It’s been a long time, friends. Perhaps too long. I’ve recently begun working on contributing to a friend’s blog about video gaming. What do I know about video gaming? Nowhere near as much as he does, but I’m apparently better with writing blog content than he is. 😳🤣
What I DO know is books, which is the reason I started this in 2012. Along with the other 8 or 9 blogs that I write for. Bookselling affords me the opportunity to sell books in person; I guess the blog afforded me the opportunity to help you find books on the Internet. And again, they tell me they like my unconventional writing. They being the marvelous 2,762 of you who follow this blog. As always, I thank you. On a personal note, after my father passed in 2019, I really lost my mojo with writing. It’s only been since spring of this year that the light of inspiration revisited me again. I took another gig on at work, social media denizen. Unfortunately, I do not get to write as much content as I would like, so it’s back to blogging and hoping something comes along that allows me to dip my toe in the pool again. Until then? You poor bastards have to read my reviews again.
This book seemed like a slam dunk for someone like me who inhales 80’s anything the way Snoop Dogg inhales the ganja. I read the book Dylan Jones wrote on David Bowie and really enjoyed that. Comparing the two is like comparing ashes to a well done steak. This book is not that book.
Going inside the world of the late 1970’s punk scene to the New Romantic movement is an exhaustive project. It may have been too much for Jones. The list of luminaries brought into the project is impressive, including the dearly departed, among them George Michael, Malcolm McLaren, and Prince, who is likened to ” a Cobb salad in the studio”. Don’t get me started on that.

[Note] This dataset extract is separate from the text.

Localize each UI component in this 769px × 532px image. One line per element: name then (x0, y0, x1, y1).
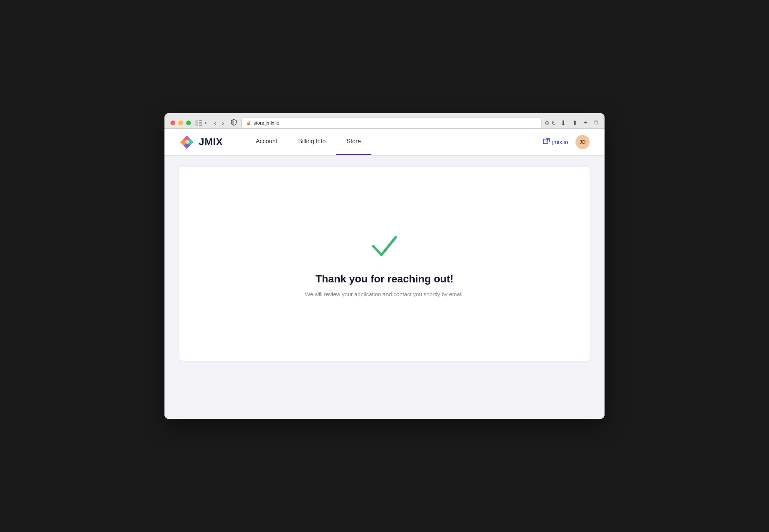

While the music scene is examined, the fashion, the clubs and nightclub scene are also examined and psychoanalyzed, along with magazines and that long-defunct music television shuttle, MTV. The fascinating psychology behind the egocentric clashes of pop titans take up more of the book than someone who is a pop junkie like myself can take. A full third- the first part- of the book is just trashing the Clash. Most of it by that rascal McLaren, some by other bands. Then you have McLaren vs Adam Ant, McLaren Vs John Lydon, etc. It could have been a video game, McLaren Vs. (Fill in the blank) for Atari, the amount of the book his battles take up. It got so distractable that it was hard to Simon up enthusiasm to read the last part of it. I wish the pseudo pop psychology could have taken a back seat and more of the good times examined. You bring Adam Ant into the book to discuss the Ants and when McLaren dicked him over, then the next time you see him is Live Aid, where his performance is summarily dismissed, and Class Dismissed! No mention of the 4 albums that he made that were seated on the Top 20 Billboard album chart. It boggles the mind. Madonna gets a third of a paragraph but Sade gets almost a whole chapter. Now, don’t get me wrong- I love Sade but she is not on Madonna’s level here in the States during the 80s. What else disturbed me? There were grammatical errors all over the place and Jones made a huge error calling Chicago DJ Steve Dahl a Detroit DJ. Nope, definitely not. You would think that they had edited it before publishing it, but I guess not.
The book has definite moments- any John Lydon quote is entertainment value worth its weight in gold, Boy George’s contribution to the scene is faithfully recounted, and it was nice to see Spandau Ballet recount their role through the eyes of founder Gary Kemp. But they really sliced in half the following bands- Eurythmics, Depeche Mode, Erasure, OMD, Pet Shop Boys (Neil Tennant is around, but mostly recounting his journalistic career with British magazines, not much on the music side)..none are really represented, just mentioned as a come-what-may shrug. Which made me shake my head some more.
As someone who likes to read music bios, I would say this one leaves a lot of ground untread.